Baity Jannaty

:14: Hubungan Antara Rakyat dan Pemimpin, di mana Posisi Ulama. Temukan Jawabannya di sini.

By Najih Suudi

May 08, 2020

Hari keempatbelas Ngaji Ramadhan Kitab Ayyuhal Walad Imam Al-Ghazali, bersama KH Muhammad Yusuf Chudlori Pengasuh Pondok Pesantren API Tegalrejo Magelang

Menjadi suatu yang sulit bagi Ulama untuk mendakwahi pejabat atau pemimpin pemerintahan. Di satu sisi, pemimpin merupakan sosok yang wajib dihormati.

Di sisi lain, agama mempertingatkan ulama untuk tidak terlalu dekat dengan pemimpin. Lantas di manakah posisi ulama terhadap pemimpin (umara’)?

Ulama perlu berhati-hati agar tidak terlalu suka dan dekat dengan pejabat atau pemimpin.

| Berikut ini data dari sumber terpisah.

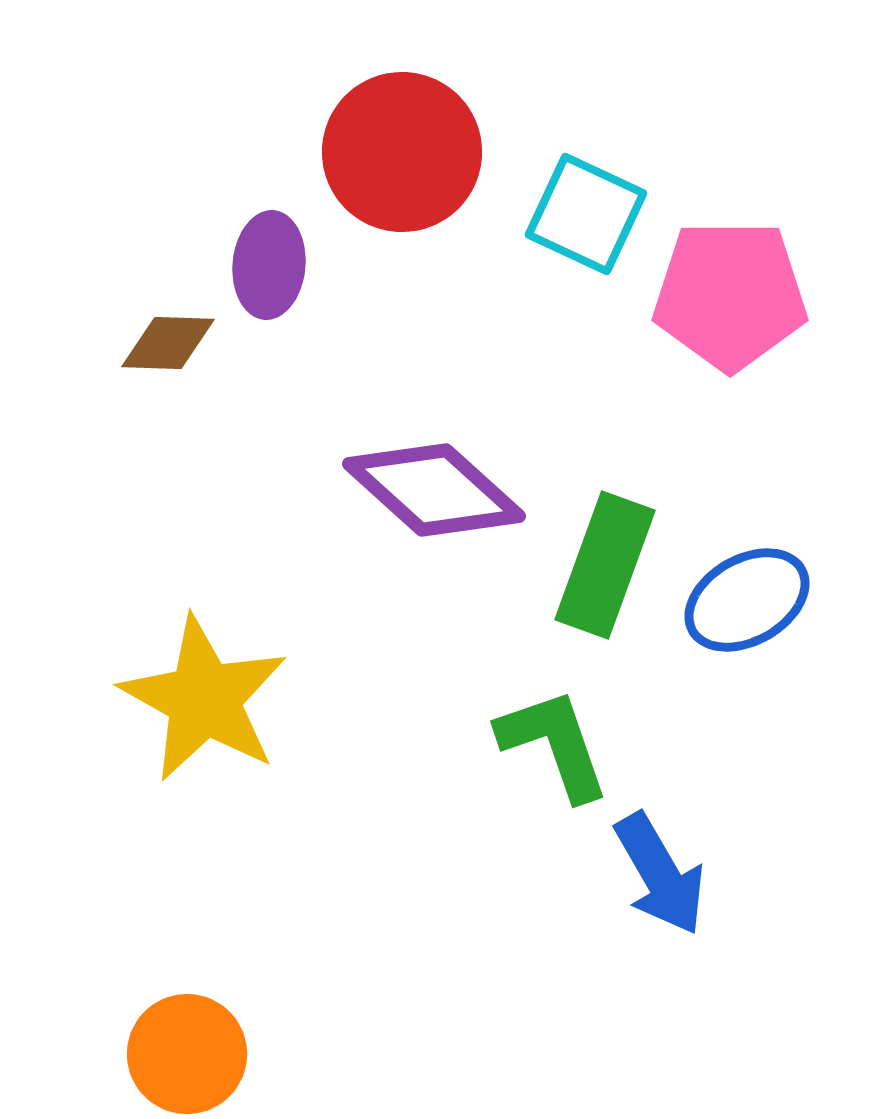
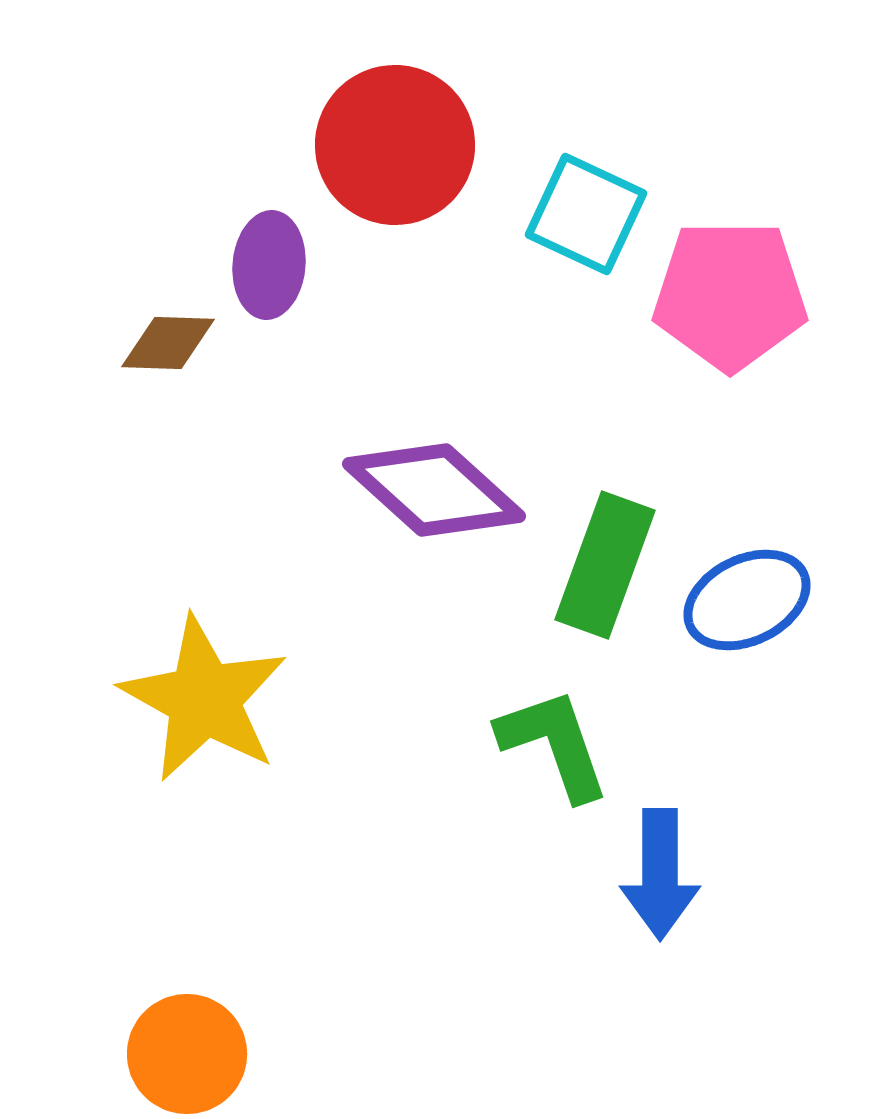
red circle: moved 7 px left, 7 px up
blue ellipse: rotated 4 degrees clockwise
blue arrow: rotated 30 degrees clockwise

Kedekatan ulama dengan pemimpin dikhawatirkan akan membuat ulama terbuai sehingga tidak bisa mengingat ketika salah.

Apalagi kalau ulama sampai terlalu memuji pemimpin dengan ketakjuban, itu merupakan suatu bahaya.

Imam al-Ghazali beberapa kali diminta raja (sultan) untuk bertemu dan memberikan nasehat. Menjawab undangan tersebut, Imam al-Ghazali menulis surat yang ditujukan kepada raja,

“Orang yang menasehatimu tidak bisa menjadi sahabatmu, dan orang yang menjadi sahabatmu tidak bisa menasehatimu”.

Imam al-Ghazali juga pernah menyatakan, ” raja (pemimpin) mengeluarkan kebijakan yang berdampak positif terhadap masyarakat, sedangkan ulama memberikan nasehat kepada raja (pemimpin) dengan keluasan ilmunya”.

Gus Yusuf menjelaskan di manakah sebaiknya posisi ulama terhadap umara (pemimpin). Ia mengatakan, posisi ulama ‘ harus di tengah-tengah, karena sebaik-baiknya perkara adalah pada posisi tengah-tengah.

Ia juga mencontohkan, di tengah Pandemi Covid-19 seperti ini, banyak bantuan yang dikeluarkan oleh pemerintah, apabila posisi ulama terlalu jauh dengan pemimpin, ulama akan sulit untuk nahi munkar (mencegah kemunkaran), misal ada penyelewengan bantuan hanya dibagikan kepada kerabat dan pendukung pemimpin itu, ulama akan sulit mencegah karena tidak punya akses untuk memperingatkan.

Sebaliknya, jika ulama’ dekat dengan pemimpin, ia bisa amar ma’ruf (menyeru kebajikan), ulama bisa memberikan anjuran untuk menyalurkan bantuan kepada orang miskin.

Sudah jelas bahwa posisi ulama terhadap umara (pemimpin) ada di tengah-tengah (netral). Karena pada posisi itu, uluma tetap bisa menjadi penyambung antara masyarakat (yang terdampak kebijakan) dengan pemimpin (yang mengeluarkan kebijakan).